How many lives do you want to live?
Sindrome del Jamaicon: Nostalgia for Mexico while abroad. (It deserves mention that most definitions refer to missing the food, like the smell of freshly made tortillas or the taste of street tacos.)
My spirit animal is a cat. Not because they’re loners and they like to bake in the sun. Those reasons do speak to my soul. Rather, it’s their adaptability. The whole “9 Lives” thang.
QUICK RECAP: In 2012 I moved to Miami, smitten with it. In 2015 I met a potential (figurative) lover but commitment was out of the question. However, I fantasized about him quite a lot. In 2022, my feelings for Miami faded.
I called my once-potential lover for a date.
The date never ended, because I never left.
But I had some cleaning up to do with my ex. I spent the last week with the invaluable help of my beautiful mother, emptying the last decade of my relationship with Miami. Clothes, dishes, plants and books walked out the door, one by one.

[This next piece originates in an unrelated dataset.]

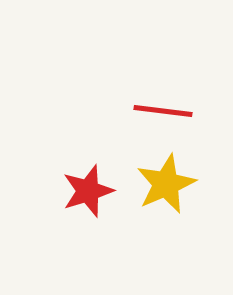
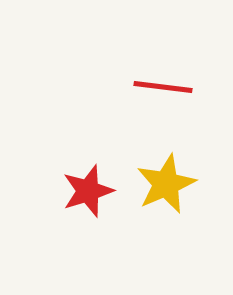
red line: moved 24 px up
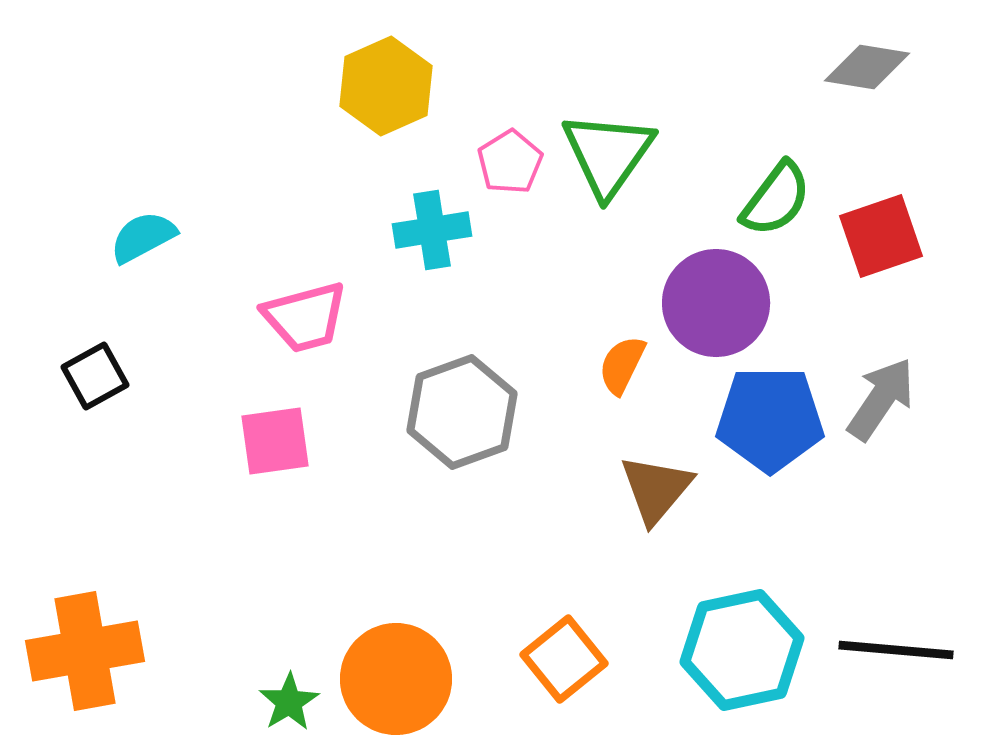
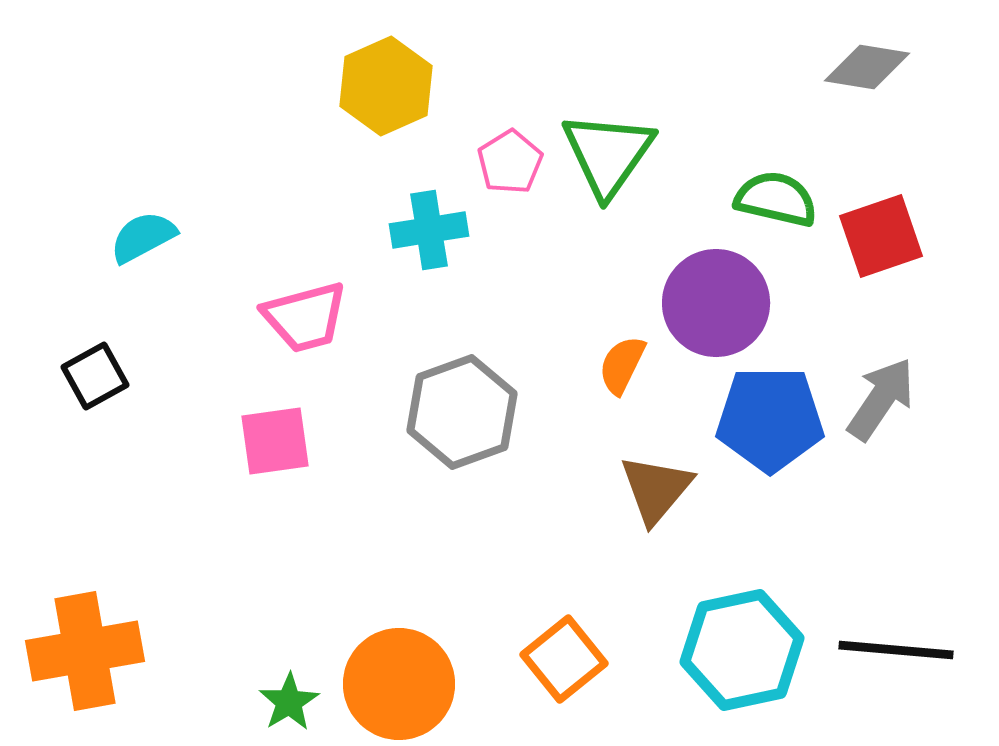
green semicircle: rotated 114 degrees counterclockwise
cyan cross: moved 3 px left
orange circle: moved 3 px right, 5 px down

The purge went so smoothly. No snags. Two suitcases remained, stuffed with objects I deemed worthy of joining me on my next adventure. Assuming I’d be paying an overweight fee, I was delighted to discover the luggage weighed 47 and 49 pounds, just shirking the 50lb American Airlines limit. This move felt so meant to be.
Regardless (irregardless? LOL) the experience was still so hard. Moving forces you to see the realities of life that you’d prefer to stuff down into the depths of your gut. Things like stability, relationships, confidence, and trust. Uncomfortable sh*t that I decided to feel fully as I sat alone in my empty apartment on the last day.
Over the years I’ve rode countless waves of varying identities that conformed to each location I’ve lived and worked. My wardrobe was dark in Philadelphia and bright in Miami. I’ve been a vegetarian, meat-eater, pescatarian, raw vegan. My wisdom (or lack thereof on occasion)has been wholly shaped by a string of cinematic love affairs, impactful friendships, music preferences, and many professions. Life has been anything but static.
Sitting in my vacant apartment that was just a week ago full of color and charm, I understood that I historically made a change each time I felt a new “me” blossoming. Sometimes in a small way, like learning a new language. Other times in a big way, like leaving Philly for Barcelona. I was always led by intuition without much thought to the underlying reason.
This time, I know the reason. I figure it out while crying at the airport in oversized cheap pink sunglasses, no tissues to wipe my running nose with, seated in between 4 husky construction workers stuffing face with Doritos. It’s all so wonderfully dramatic.
It’s about my aging process. A process of which I’m painfully, fascinatingly, aware. I no longer feel myself to be sun-drenched in a red bikini with a rosé in my hand (NOT the flower). Nor do I have the urge to hop on my cute scooter named Pearl to zip me up the block for a $17 acai bowl (generously doused in granola and honey, in defense of the outrageous cost).
As I creep closer to 40 (in 1 year and 2 months) I now feel soft and earthy. The whites, navy blues, greys, and greens that I’m drawn to are as tranquil as I envision my upcoming days to be. My desire is to find my own Zen within chaos. To sink into history, art, slow music, soft lighting, fluffy blankets, almond milk cappuccinos and empty notebooks. I want to stroll the market on Sundays and write from cafes on Mondays.
Will I want that forever? Who knows. Judging from my past, it’s doubtful. I do know that what I want right now is that intoxicating smell (and taste) of freshly made tortillas (thousands of them. I have no limit.). Guess I’ve been hit with that Sindrome del Jamaicon. Which is good because Mexico City is exactly where I’ll be spending the next of my many lives.
That’s why I’m a cat. And even if you pretend you don’t like them, you’re a cat too. How many lives do you want to live?